-- AVAILABLE RECORDS follows --

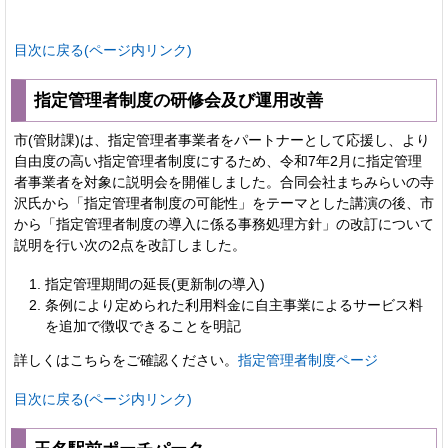
目次に戻る(ページ内リンク)
指定管理者制度の研修会及び運用改善
市(管財課)は、指定管理者事業者をパートナーとして応援し、より
自由度の高い指定管理者制度にするため、令和7年2月に指定管理
者事業者を対象に説明会を開催しました。合同会社まちみらいの寺
沢氏から「指定管理者制度の可能性」をテーマとした講演の後、市
から「指定管理者制度の導入に係る事務処理方針」の改訂について
説明を行い次の2点を改訂しました。
指定管理期間の延長(更新制の導入)
条例により定められた利用料金に自主事業によるサービス料
を追加で徴収できることを明記
詳しくはこちらをご確認ください。
指定管理者制度ページ
目次に戻る(ページ内リンク)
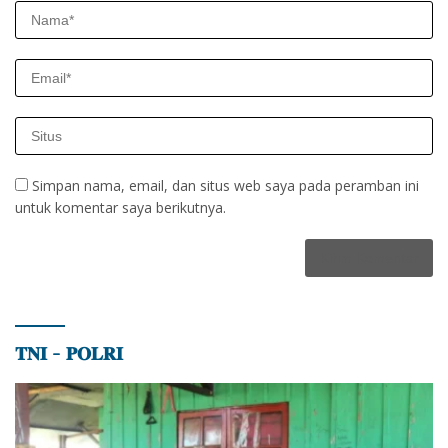
Simpan nama, email, dan situs web saya pada peramban ini
untuk komentar saya berikutnya.
𝐓𝐍𝐈 – 𝐏𝐎𝐋𝐑𝐈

-- AVAILABLE RECORDS concluded --

▸ **YOUR OBJECTIVE**: From the material above, copy every line that has the word "saya" in it.

▸ **EXERCISE SOLUTION**:
Simpan nama, email, dan situs web saya pada peramban ini
untuk komentar saya berikutnya.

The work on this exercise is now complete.